» The task
Everything from the first line of the material below through the line containing "Screenshot is 1205x2576." is to be printed exactly, and nothing more.

::: Records to process :::

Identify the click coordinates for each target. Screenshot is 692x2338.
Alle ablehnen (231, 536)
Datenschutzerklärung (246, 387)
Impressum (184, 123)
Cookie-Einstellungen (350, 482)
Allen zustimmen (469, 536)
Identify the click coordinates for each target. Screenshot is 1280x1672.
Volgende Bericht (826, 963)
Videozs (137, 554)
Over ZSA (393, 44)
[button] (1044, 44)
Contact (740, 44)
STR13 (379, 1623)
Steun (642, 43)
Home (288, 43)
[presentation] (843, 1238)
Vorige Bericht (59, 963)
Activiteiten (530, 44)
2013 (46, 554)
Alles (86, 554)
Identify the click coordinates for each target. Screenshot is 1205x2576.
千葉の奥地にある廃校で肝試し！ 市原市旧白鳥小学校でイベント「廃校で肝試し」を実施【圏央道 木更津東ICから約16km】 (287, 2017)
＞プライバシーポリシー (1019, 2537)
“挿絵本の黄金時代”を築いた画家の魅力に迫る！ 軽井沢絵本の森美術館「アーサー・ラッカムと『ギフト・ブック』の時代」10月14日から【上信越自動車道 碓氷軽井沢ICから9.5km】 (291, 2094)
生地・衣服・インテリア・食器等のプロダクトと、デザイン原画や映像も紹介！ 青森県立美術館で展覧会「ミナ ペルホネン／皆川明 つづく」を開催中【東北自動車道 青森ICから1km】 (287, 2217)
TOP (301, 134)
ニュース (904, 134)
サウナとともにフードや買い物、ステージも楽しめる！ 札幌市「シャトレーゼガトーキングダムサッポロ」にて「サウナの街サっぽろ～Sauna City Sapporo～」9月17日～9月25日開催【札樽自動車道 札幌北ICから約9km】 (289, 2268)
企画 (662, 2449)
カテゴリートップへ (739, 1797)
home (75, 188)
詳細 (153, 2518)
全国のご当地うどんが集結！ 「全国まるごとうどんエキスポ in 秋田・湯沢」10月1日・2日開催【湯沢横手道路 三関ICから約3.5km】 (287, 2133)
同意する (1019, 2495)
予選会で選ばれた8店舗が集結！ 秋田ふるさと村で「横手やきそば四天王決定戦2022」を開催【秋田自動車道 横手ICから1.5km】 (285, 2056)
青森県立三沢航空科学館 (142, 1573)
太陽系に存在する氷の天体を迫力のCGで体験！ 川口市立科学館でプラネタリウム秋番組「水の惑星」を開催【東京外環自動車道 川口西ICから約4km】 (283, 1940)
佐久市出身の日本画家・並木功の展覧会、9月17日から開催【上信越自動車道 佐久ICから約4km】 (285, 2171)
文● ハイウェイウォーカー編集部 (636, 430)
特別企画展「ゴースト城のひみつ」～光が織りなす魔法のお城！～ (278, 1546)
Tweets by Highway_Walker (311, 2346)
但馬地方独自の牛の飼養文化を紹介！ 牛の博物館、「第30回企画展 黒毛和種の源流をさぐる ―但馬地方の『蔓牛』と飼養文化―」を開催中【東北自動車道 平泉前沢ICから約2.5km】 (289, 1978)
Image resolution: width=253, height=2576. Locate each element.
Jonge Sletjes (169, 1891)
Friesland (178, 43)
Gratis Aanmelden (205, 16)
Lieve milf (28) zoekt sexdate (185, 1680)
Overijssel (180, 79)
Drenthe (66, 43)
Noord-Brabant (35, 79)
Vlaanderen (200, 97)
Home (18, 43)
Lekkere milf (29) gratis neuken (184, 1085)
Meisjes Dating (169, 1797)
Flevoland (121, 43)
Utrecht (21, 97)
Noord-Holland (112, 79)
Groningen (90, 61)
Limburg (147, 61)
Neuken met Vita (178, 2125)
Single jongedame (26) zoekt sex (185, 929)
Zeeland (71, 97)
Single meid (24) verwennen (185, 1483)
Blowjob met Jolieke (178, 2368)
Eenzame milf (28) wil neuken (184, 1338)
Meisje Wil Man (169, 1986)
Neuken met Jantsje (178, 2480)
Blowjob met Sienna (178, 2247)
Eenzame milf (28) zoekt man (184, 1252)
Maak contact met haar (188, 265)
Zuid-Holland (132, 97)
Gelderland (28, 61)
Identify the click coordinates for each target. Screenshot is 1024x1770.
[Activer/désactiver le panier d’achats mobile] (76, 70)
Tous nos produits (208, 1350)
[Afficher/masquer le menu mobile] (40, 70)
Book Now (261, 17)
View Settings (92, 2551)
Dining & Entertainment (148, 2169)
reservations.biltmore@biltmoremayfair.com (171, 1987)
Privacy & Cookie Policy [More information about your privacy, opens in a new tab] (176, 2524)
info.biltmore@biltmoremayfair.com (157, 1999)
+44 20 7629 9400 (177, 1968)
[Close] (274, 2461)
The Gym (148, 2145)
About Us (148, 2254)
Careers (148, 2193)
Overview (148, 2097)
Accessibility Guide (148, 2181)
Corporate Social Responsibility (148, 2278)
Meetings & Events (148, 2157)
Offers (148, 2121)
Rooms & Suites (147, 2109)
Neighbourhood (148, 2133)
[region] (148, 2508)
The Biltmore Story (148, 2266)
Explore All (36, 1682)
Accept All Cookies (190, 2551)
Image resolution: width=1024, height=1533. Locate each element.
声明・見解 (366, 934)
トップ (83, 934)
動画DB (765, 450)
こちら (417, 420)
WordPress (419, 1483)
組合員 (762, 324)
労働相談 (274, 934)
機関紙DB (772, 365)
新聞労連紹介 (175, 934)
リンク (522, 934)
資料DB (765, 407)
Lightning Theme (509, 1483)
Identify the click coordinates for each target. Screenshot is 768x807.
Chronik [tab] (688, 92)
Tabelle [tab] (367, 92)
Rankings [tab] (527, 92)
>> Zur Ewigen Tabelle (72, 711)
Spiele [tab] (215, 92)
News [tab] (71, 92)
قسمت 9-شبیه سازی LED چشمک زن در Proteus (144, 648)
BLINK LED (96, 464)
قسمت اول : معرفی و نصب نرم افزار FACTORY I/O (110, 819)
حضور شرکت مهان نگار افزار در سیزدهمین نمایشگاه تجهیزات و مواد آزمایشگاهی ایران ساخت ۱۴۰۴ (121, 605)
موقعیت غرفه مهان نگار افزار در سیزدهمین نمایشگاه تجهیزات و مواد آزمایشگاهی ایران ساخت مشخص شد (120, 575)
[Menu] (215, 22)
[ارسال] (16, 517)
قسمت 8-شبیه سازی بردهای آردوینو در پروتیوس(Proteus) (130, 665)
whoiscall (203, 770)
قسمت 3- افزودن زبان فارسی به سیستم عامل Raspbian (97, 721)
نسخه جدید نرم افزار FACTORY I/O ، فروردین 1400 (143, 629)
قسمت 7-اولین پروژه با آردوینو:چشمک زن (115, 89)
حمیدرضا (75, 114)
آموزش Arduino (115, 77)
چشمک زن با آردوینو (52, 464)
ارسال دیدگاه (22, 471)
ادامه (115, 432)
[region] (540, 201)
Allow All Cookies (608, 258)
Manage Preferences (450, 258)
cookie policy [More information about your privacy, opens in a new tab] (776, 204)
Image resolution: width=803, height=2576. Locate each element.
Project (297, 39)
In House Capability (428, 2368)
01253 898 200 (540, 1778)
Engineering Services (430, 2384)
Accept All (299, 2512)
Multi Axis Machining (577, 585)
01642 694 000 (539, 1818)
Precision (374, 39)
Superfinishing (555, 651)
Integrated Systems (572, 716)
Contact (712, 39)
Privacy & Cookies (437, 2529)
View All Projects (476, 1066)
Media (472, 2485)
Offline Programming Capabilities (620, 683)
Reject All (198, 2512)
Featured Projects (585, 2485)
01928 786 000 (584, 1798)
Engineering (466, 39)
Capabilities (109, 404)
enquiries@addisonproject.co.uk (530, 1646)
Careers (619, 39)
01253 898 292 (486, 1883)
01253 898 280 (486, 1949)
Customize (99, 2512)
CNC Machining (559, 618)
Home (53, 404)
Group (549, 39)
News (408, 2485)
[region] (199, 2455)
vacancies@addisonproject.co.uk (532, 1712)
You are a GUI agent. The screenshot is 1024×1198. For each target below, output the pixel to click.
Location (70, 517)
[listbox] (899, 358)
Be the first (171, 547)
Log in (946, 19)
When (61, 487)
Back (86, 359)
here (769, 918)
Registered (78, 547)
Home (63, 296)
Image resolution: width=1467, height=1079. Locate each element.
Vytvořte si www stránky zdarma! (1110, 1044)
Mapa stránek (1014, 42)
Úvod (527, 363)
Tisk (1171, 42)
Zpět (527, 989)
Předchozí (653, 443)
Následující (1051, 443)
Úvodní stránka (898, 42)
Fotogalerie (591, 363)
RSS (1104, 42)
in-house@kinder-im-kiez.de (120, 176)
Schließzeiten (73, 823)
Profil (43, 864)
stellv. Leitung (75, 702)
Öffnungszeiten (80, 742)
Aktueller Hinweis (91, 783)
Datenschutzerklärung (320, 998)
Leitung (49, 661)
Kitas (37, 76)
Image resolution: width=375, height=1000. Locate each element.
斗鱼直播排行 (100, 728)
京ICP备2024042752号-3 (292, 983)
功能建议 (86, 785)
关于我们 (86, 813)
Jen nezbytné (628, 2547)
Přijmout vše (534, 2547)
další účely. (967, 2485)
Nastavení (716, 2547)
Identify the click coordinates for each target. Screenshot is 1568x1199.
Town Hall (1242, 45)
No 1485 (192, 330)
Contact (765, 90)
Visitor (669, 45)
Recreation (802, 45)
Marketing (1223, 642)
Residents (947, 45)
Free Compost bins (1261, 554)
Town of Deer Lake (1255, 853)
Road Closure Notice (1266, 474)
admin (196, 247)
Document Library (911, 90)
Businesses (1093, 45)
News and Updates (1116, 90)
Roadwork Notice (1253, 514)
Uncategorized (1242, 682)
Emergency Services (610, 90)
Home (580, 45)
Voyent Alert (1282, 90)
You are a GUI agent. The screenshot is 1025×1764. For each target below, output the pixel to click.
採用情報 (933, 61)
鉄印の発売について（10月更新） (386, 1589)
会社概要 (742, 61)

:::

» Task response
Identify the click coordinates for each target. Screenshot is 692x2338.
Alle ablehnen (231, 536)
Datenschutzerklärung (246, 387)
Impressum (184, 123)
Cookie-Einstellungen (350, 482)
Allen zustimmen (469, 536)
Identify the click coordinates for each target. Screenshot is 1280x1672.
Volgende Bericht (826, 963)
Videozs (137, 554)
Over ZSA (393, 44)
[button] (1044, 44)
Contact (740, 44)
STR13 (379, 1623)
Steun (642, 43)
Home (288, 43)
[presentation] (843, 1238)
Vorige Bericht (59, 963)
Activiteiten (530, 44)
2013 (46, 554)
Alles (86, 554)
Identify the click coordinates for each target. Screenshot is 1205x2576.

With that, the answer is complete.